Jack tells his boss of the plot; his father, U.S. President Jack Ryan, his intelligence advisers, the military commanders based in Europe, and the Russian President are also informed. He tracks down Aida all the way to a dark tunnel, where he shoots her dead. He then proceeds to a nearby warehouse, where the forty thermobaric missiles are readied for launch. After informing Hendley of his location and engaging in a fistfight with Brkić's men, Jack narrowly escapes just before the building is destroyed by a Tomahawk missile ordered by his father. The rest of the rockets are then retrieved by Russian and Bosnian intelligence operatives inside the stadium.

It was revealed that Red Wing is the Turkish ambassador to Bosnia. Jack extracts a confession out of him, which was then uploaded to social media, humiliating him; he is later assassinated in an RPG attack. In the meantime, although Brkić escaped to Stockholm, Sweden, he was later killed in a mugging. Meanwhile, Vasilev was killed by The Campus in Paris, France, where he is recuperating from prostate cancer. Moreover, it was also revealed that the real Aida Curić was killed during the war in Bosnia after her eye surgery, and that the rest of her family was murdered by Bosnian mafia local head and Interpol fugitive Samir Kvržić, who wanted to change identities; the Aida that Jack knew was actually Sabina, his daughter. The Curić family's tour service was kept, but this time it was also used as a conduit to smuggle drugs, guns, and fugitives into the Balkans; when Samir died, his daughter took his place as the owner.

==Characters==
===United States government===
- Jack Ryan: President of the United States
- Scott Adler: Secretary of State
- Mary Pat Foley: Director of National Intelligence
- Robert Burgess: Secretary of Defense
- Jay Canfield: Director of the Central Intelligence Agency
- Arnold van Damm: President Ryan's Chief of Staff

===The Campus===
- Gerry Hendley: Director of The Campus and Hendley Associates
- John Clark: Director of operations
- Dominic "Dom" Caruso: Operations officer
- Jack Ryan, Jr.: Operations officer / senior analyst
- Gavin Biery: Director of information technology
- Adara Sherman: Operations officer
- Bartosz "Midas" Jankowski: Operations officer
- Lisanne Robertson: Director of transportation

===Other characters===
- Dr. Cathy Ryan: First Lady of the United States
- Kemal Topal: Turkish ambassador to Bosnia and Herzegovina
- Tarik Brkić: Commander, Al-Qaeda in the Balkans
- Shafiq Walib: Captain, Syrian Arab Army
- Aslan Dzhabrailov: Lieutenant, Ground Forces of the Russian Federation
- Aida Curić: Owner, Happy Times!

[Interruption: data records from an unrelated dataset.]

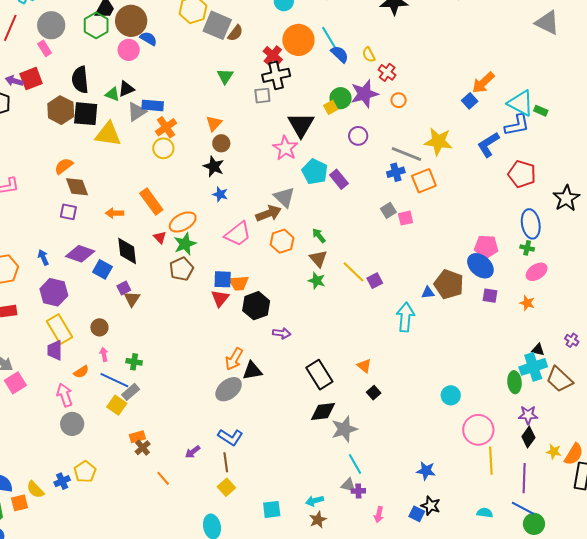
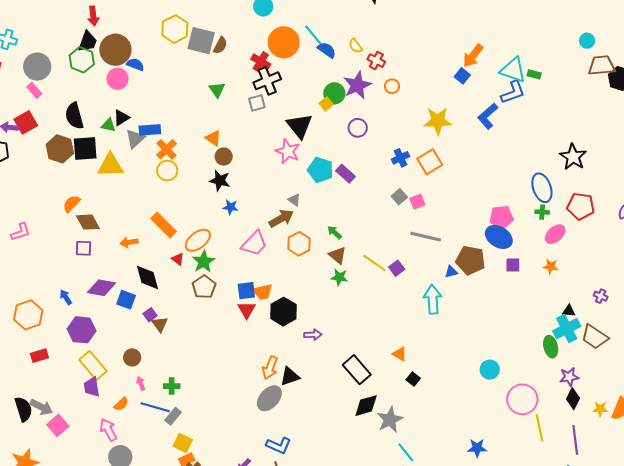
orange triangle: (214, 123) -> (213, 138), turned -30
gray line: (406, 154) -> (426, 237), moved
red pentagon: (522, 174) -> (581, 206), moved
gray triangle: (284, 197) -> (294, 200), size x0.6
yellow square: (117, 405) -> (183, 443), moved

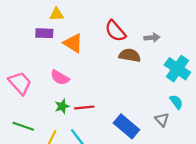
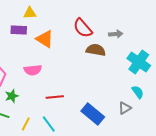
pink semicircle: (60, 78) -> (33, 70), turned -36
green star: (62, 106) -> (12, 96), moved
gray triangle: (162, 120) -> (125, 108), turned 40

Balkan Tours
- Emir Jukić: Happy Times! chief operating officer and tour guide
- Dragan Kolak: Officer, Intelligence-Security Agency (OSA-OBA), Bosnia and Herzegovina

==Development==
Maden researched for Line of Sight by visiting Bosnia and Herzegovina itself.

==Reception==
===Commercial===
Line of Sight debuted at number three on the Combined Print and E-Book Fiction and Hardcover Fiction categories of the New York Times bestseller list for the week of July 1, 2018.

===Critical===
The book received positive reviews. Kirkus Reviews hailed it as "fast-moving and exciting" and adds that "this one reads like it came from Clancy himself". In a featured review, thriller novel reviewer The Real Book Spy praised it as "lightning-quick, filled with action, and heavy on surprises". However, Publishers Weekly gave the book a mixed review, stating that it "struggles to give a coherent picture of the politics of [Bosnia]", and that "Only a nostalgic love of these aging characters will induce readers to plow through the formulaic plot to the unsurprising ending."